(Data extracted from a collection)
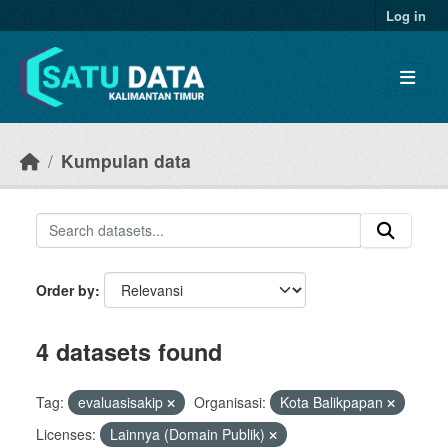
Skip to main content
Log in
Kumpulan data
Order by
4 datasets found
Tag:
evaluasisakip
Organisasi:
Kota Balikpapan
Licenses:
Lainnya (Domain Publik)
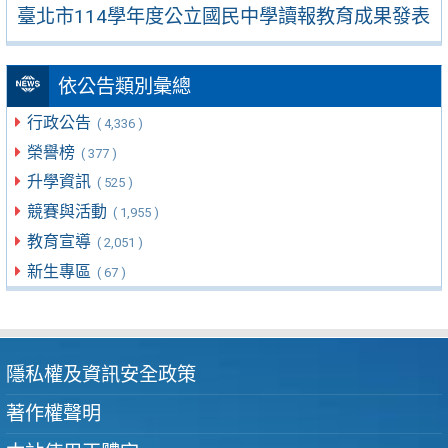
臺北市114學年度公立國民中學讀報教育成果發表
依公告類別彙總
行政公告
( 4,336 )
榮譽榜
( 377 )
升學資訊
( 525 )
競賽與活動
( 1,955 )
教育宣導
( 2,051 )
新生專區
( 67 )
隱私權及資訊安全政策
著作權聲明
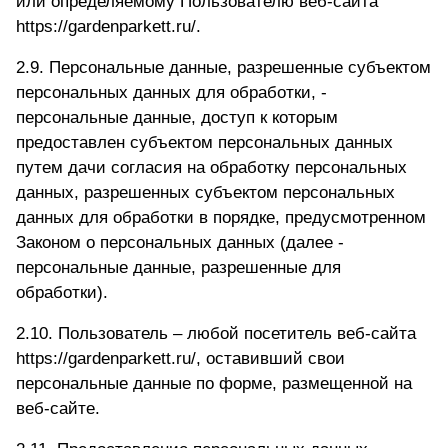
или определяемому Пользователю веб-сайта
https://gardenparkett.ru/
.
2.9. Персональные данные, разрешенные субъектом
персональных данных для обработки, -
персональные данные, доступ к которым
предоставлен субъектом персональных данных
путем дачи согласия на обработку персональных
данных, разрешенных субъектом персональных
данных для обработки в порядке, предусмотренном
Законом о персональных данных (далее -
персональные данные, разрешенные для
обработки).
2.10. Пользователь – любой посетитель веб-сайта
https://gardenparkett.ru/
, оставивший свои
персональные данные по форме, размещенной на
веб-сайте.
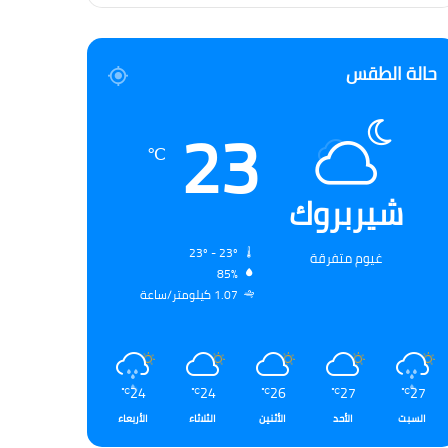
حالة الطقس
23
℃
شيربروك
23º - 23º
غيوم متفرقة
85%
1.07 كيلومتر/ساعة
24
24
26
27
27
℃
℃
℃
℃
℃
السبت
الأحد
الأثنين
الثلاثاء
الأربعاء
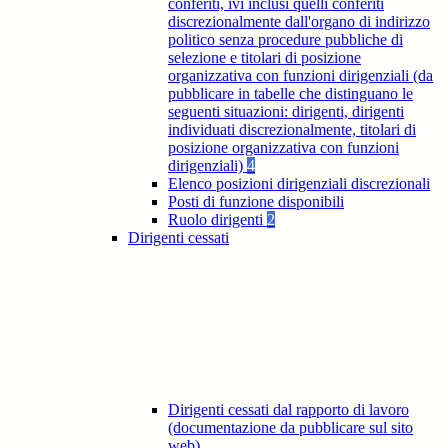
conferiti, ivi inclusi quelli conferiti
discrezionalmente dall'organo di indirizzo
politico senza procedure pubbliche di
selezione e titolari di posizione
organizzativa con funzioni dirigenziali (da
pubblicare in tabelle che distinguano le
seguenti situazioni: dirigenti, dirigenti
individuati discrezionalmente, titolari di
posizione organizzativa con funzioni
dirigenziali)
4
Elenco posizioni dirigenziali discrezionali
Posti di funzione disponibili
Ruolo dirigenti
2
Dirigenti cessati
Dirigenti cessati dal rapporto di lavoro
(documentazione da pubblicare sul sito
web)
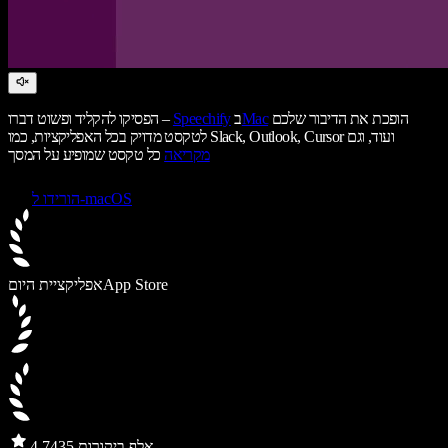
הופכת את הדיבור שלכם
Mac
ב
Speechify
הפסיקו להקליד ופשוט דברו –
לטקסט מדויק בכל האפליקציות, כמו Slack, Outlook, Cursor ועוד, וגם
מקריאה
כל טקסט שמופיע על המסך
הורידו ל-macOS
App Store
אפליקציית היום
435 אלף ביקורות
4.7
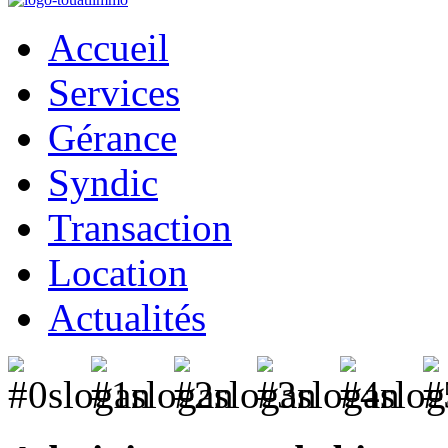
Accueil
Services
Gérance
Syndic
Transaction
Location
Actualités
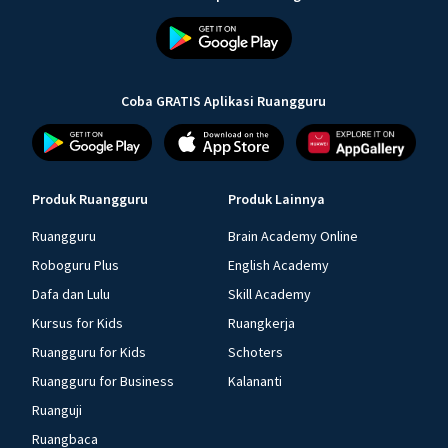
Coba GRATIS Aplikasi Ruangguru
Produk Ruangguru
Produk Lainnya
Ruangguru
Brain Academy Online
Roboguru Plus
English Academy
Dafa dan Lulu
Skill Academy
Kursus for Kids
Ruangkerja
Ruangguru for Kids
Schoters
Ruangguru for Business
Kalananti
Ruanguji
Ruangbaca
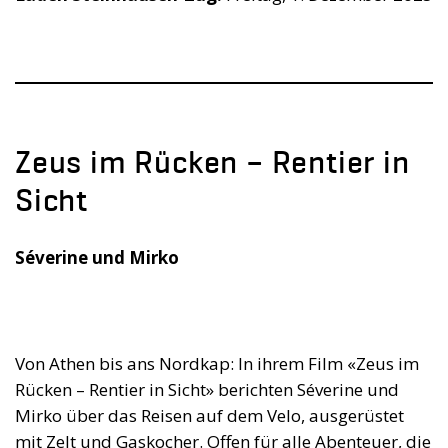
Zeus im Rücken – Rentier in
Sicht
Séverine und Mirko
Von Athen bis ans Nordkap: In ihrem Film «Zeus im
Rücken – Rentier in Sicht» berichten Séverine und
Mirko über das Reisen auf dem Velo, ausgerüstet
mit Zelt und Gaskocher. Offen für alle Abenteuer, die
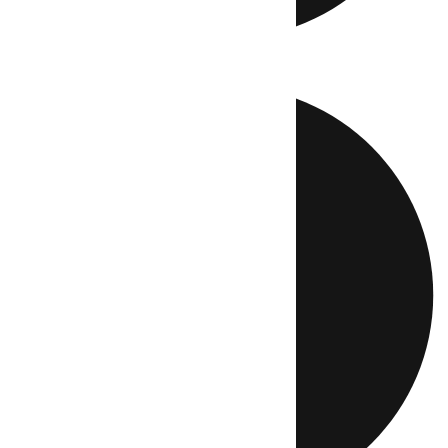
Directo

* What is expected
Repeat the lines above exactly, beginning with the one containing "обработки)." and finishing with the one containing "Elenco posizioni dirigenziali discrezionali". No pictures belong in the copy.

* Reply to the exercise
обработки).
2.10. Пользователь – любой посетитель веб-сайта
https://gardenparkett.ru/
, оставивший свои
персональные данные по форме, размещенной на
веб-сайте.
حالة الطقس
23
℃
شيربروك
23º - 23º
غيوم متفرقة
85%
1.07 كيلومتر/ساعة
24
24
26
27
27
℃
℃
℃
℃
℃
السبت
الأحد
الأثنين
الثلاثاء
الأربعاء
conferiti, ivi inclusi quelli conferiti
discrezionalmente dall'organo di indirizzo
politico senza procedure pubbliche di
selezione e titolari di posizione
organizzativa con funzioni dirigenziali (da
pubblicare in tabelle che distinguano le
seguenti situazioni: dirigenti, dirigenti
individuati discrezionalmente, titolari di
posizione organizzativa con funzioni
dirigenziali)
4
Elenco posizioni dirigenziali discrezionali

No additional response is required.